In this section I provide examples of what the results of this algorithm can look like. This program needs an input file and a value to determine the level of detail in the approximation. The first figure below shows the input data used to create the approximations shown in the following three figures. The input file is 230 KB, and the following table shows the amount of data produced by the approximations: (You can zoom in on details in the images by holding in ctrl and dragging the mouse to a square.)
| Approximation | none | 0.1 | 0.5 | 1.0 |
| KiloBytes | 230 | 200 | 94 | 42 |
| Number of points | 7714 | 6903 | 3202 | 1379 |
The input data used to generate the approximations.
Approximation with an error value of 0.1
Approximation with an error value of 0.5
Approximation with an error value of 1.0
The fact that the error values in the BLG-tree are not necessarily decreasing is the most obvious problem with this algorithm. However, in most cases this does not lead to any fatal visible errors in the output. As any result from this algorithm is an approximation of the original data, whether or not a couple of points that should have been included are left out is in most cases irrelevant.

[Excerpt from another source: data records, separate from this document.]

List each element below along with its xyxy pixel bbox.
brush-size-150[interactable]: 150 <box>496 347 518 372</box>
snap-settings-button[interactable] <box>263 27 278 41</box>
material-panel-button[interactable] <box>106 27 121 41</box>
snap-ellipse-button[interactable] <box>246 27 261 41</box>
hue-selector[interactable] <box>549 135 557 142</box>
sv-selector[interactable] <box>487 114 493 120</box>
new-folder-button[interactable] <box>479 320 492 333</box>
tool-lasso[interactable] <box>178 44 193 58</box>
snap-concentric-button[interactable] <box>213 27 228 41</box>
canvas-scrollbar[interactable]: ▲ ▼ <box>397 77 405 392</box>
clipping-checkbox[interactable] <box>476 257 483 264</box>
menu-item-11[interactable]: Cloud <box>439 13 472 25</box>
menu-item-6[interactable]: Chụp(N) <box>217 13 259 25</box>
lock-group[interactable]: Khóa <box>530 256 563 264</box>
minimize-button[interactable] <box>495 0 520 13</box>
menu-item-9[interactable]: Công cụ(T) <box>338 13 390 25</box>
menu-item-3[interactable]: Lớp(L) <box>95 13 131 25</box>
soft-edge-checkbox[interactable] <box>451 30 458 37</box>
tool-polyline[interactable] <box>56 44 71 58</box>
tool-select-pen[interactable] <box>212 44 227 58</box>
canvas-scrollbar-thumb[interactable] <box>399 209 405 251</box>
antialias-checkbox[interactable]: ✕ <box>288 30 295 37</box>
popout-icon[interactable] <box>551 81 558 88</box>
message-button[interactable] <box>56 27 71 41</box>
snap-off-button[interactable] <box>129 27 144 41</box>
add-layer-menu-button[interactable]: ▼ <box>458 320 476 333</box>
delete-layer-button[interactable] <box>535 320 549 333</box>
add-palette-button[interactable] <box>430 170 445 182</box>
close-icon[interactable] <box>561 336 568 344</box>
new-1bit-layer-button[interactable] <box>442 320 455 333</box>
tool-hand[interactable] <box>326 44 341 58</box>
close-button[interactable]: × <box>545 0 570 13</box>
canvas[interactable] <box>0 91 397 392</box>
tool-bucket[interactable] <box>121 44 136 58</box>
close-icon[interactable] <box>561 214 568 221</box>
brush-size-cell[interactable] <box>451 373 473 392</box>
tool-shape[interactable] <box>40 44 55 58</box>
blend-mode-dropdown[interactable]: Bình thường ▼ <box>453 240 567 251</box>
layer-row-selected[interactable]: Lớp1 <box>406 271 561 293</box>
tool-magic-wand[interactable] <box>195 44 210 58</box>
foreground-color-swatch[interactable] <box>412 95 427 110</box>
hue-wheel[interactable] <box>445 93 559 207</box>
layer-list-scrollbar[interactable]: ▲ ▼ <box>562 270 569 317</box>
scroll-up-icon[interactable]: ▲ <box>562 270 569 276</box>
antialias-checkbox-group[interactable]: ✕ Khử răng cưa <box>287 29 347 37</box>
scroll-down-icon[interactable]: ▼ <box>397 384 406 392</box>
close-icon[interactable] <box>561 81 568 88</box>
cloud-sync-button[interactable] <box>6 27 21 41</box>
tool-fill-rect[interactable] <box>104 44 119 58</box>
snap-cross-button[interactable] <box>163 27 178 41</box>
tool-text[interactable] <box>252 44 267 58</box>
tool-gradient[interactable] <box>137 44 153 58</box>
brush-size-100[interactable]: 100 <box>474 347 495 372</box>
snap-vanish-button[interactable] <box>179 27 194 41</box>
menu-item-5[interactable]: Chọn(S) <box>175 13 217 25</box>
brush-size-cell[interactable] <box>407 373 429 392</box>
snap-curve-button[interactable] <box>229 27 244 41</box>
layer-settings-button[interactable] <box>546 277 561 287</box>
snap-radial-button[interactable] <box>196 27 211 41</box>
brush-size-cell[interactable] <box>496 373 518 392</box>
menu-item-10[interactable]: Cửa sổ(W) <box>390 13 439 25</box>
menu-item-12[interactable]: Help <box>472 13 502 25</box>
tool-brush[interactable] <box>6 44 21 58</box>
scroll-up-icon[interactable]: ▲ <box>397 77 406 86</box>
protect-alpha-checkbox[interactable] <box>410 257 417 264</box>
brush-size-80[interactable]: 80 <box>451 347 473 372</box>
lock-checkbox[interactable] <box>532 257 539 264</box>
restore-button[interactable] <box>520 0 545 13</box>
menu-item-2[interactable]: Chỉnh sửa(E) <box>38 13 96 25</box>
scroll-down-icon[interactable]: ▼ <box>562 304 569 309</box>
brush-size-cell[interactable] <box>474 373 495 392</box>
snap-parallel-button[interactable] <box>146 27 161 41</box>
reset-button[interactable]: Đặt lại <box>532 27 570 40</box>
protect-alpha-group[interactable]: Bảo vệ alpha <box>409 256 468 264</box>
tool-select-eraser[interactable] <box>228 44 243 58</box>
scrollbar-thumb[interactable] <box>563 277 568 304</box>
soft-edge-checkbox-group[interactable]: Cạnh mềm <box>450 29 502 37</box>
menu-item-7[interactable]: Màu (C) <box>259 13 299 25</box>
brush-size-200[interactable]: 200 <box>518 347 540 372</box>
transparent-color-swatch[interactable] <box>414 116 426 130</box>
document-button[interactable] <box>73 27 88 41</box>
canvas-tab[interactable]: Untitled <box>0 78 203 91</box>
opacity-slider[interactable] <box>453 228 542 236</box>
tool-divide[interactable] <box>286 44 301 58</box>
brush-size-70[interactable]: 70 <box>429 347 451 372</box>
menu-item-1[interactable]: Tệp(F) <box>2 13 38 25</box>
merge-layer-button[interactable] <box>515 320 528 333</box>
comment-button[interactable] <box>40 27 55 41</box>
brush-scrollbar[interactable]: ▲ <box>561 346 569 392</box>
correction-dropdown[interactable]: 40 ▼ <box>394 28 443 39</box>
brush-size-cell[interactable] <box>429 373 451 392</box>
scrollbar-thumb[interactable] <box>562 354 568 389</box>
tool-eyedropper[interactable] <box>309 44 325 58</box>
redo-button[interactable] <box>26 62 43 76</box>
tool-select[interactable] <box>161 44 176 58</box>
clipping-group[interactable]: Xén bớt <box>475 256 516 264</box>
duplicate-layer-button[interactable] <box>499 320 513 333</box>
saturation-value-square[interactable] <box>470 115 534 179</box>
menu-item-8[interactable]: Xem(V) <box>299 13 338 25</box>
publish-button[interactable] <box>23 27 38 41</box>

Another problem, that really is more of an implementation problem than an error in the original algorithm, is how the distance between the lines and the points are calculated. In my implementation, and in many others, when the point is placed away from the line, the distance is calculated to a prolongation of the original line. This problem is illustrated in the figure below.
|
| Error in calculating the distance |
But as this error generally makes the distance to the point shorter, this error will not lead to any points beeing excluded that should be included, rather the opposite.
My main project is about creating an efficient method for combining generalisation with orthogonal range search on-the-fly, and the question is whether this generalisation algorithm is useful in that context. I have developed a double tree-structure to order the geographical points, and the objective of this module was to determine whether this type of tree could be included in that structure. However, since we need one such tree for each polyline, and the nodes in my structure are organized according to their x- and y-coordinates, with no regards to polylines at all, I am afraid I don't see how this can be done. Another issue is that with the need for many BLG-trees, this algorithm is not that much more efficient than the one I have already implemented.